[Exercise objective]
What you return must be the lines of the data that hold the word "Soundcheck".
------------------------------------------------------------------------
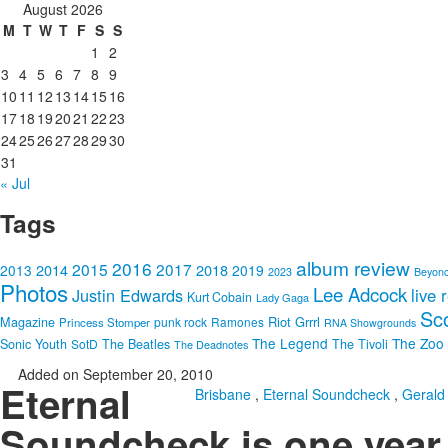
August 2026
M
T
W
T
F
S
S
1
2
3
4
5
6
7
8
9
10
11
12
13
14
15
16
17
18
19
20
21
22
23
24
25
26
27
28
29
30
31
« Jul
Tags
album review
2016
2015
2017
2014
2018
2013
2019
2023
Beyon
Photos
Lee Adcock
Justin Edwards
live 
Kurt Cobain
Lady Gaga
Sc
Riot Grrrl
Magazine
punk rock
Ramones
Princess Stomper
RNA Showgrounds
The Legend
The Zoo
Sonic Youth
SotD
The Beatles
The Tivoli
The Deadnotes
Added on September 20, 2010
Eternal
Brisbane
,
Eternal Soundcheck
,
Gerald
Soundcheck is one year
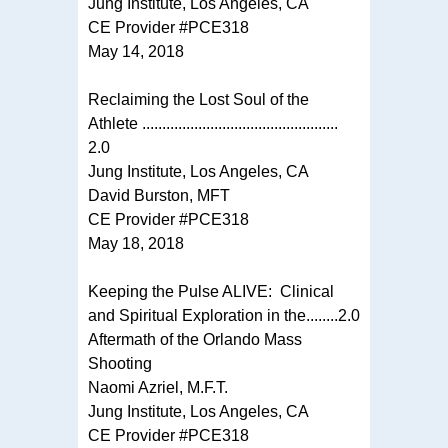
Jung Institute, Los Angeles, CA
CE Provider #PCE318
May 14, 2018
Reclaiming the Lost Soul of the
Athlete .................................................
2.0
Jung Institute, Los Angeles, CA
David Burston, MFT
CE Provider #PCE318
May 18, 2018
Keeping the Pulse ALIVE: Clinical
and Spiritual Exploration in the........2.0
Aftermath of the Orlando Mass
Shooting
Naomi Azriel, M.F.T.
Jung Institute, Los Angeles, CA
CE Provider #PCE318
------------------------------------------------------------------------
[Your solution]
Eternal Soundcheck
Soundcheck is one year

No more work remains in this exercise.